May 072014
 

A selection from that less lovely, but not entirely unpopular Hebrew poetic genre of pulmus nashim, the critique of women. Not that I’m defending it (or particularly feel the need to, I’m just translating here), but it’s a genre you actually find in a lot of the era in question’s poetry, whatever the language.

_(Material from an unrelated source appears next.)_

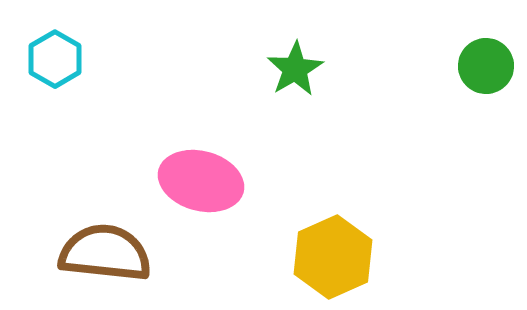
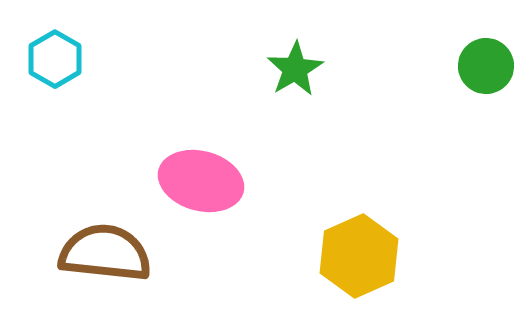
yellow hexagon: moved 26 px right, 1 px up
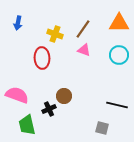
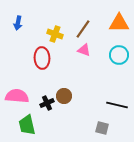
pink semicircle: moved 1 px down; rotated 15 degrees counterclockwise
black cross: moved 2 px left, 6 px up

It’s a bit strange to me that poets could write breathtaking love poetry with the same pen, but it seems that in order to be considered a well-rounded poet, you had to try your hand at all the contemporary styles.

Shmuel Archevolti (1515 – 1611)
A Wicked Woman’s Cunning Snare

A wicked woman’s cunning snare / for him who wanders without care / is spread, and wholly unaware / a curse shall fall on his affairs
His light goes dim, he goes astray / along his paths his head’s asway / she sets his feet in pits of clay / she’ll block his ev’ry route and way.

שמואל ארקוולטי
מצודת אשה רעה

 
מְצֻדַת אִשָּׁה רָעָה / לְרַגְלֵי בַשָּׁוְא נִתְעָה / פְּרוּשָׂה, וּלְאֵין דֵּעָה / מְאֵרָה בִפְעֻלּוֹתָיו
לְהַחְשִׁיךְ אוֹרוֹ עָלָיו / מְנוֹד רֹאשׁ עַל־כָּל שׁוּלָיו / וְתָשֵׂם בַּסַּד רַגְלָיו / וְתִשְׁמֹר כָּל־אָרְחוֹתָיו.
י

Transliteration/תעתיק:

Metzudát ‘isháh raʕáh / le-ragléi va-sháv nitʕáh / perusáh, u-le-‘éin deiʕáh / me’eiráh vifʕulotáv
Lehaḥshíkh ‘oró ʕaláv / menód rosh ʕal kol shuláv / ve-taséim ba-sád ragláv / ve-tishmór kol ‘orḥotáv.